Tercapailah persetujuan bahwa Sentot menyerah, tetapi ia akan tetap diizinkan
untuk memimpin pasukanya. Kemudian, ia dikirim ke Sumatra Barat. Akan tetapi,
di sana Sentot dituduh memihak kaum Padri. Sentot ditangkap, lalu dibuang ke
Cianjur untuk kemudian dipindahkan ke Bengkulu. Ia meninggal di Bengkulu pada
tahun 1855.
Pangeran Mangkubumi yang sudah berusia
lanjut dipaksa menyerah pada tahun 1829 karena keluarganya dijadikan sandera.
Sudah barang tentu keadaan menjadi sangat berat bagi Diponegoro, apalagi
sesudah putranya sendiri, yaitu Pangeran Dipokusumo dan patihnya menyerah pada
1930. Keadaan menjadi gawat. Meskipun demikian, Diponegoro tetap bertahan.

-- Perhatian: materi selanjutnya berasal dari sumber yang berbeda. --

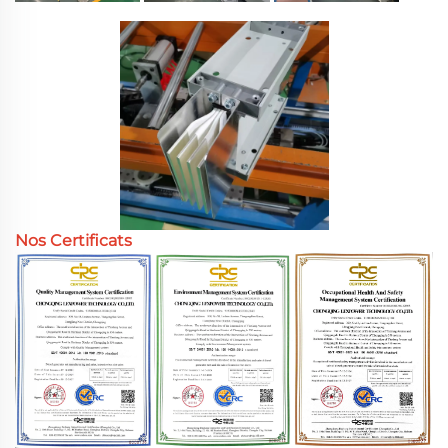
Nos Certificats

Belanda menjadi jengkel. Karena kejengkelannya,Belanda pernah menjanjikan
hadiah uang sebesar 20.000 ringgit bagi siapa saja yang dapat menangkap
Pangeran Diponegoro, hidup atau mati. Namun, rakyat masih mencintainya dan
tidak mau mengkhianatinya.
Akhirnya, Pangeran Diponegoro bersedi
untuk berunding memenuhi permintaan Belanda. Tempat perundingannya ialah kota
Magelang. Pihak Belanda memberi jaminan bahwa Pangeran Diponegoro akan
dibiarkan bebas untuk meninggalkan kota dengan pengawalnya apabila perundingan
gagal. Namun, Belanda mengingkari janjinya. Pada tanggal 28 Maret 1830,
pangeran Diponegoro ditangkap atas perintaj Jenderal De Kock ketika kedua belah
pihak tidak berhasil mencapai kata sepakat. Pangeran Diponegoro yang percaya
akan janji Belanda tidak menduga akan ditipu. Ia segera dibawa ke Semarang. Selanjutnya
ia di bawa ke Batavia, lalu dibuang ke Manado. Terakhir, ia dipindahkan ke
Makasar dan meninggal pada tahun 1855.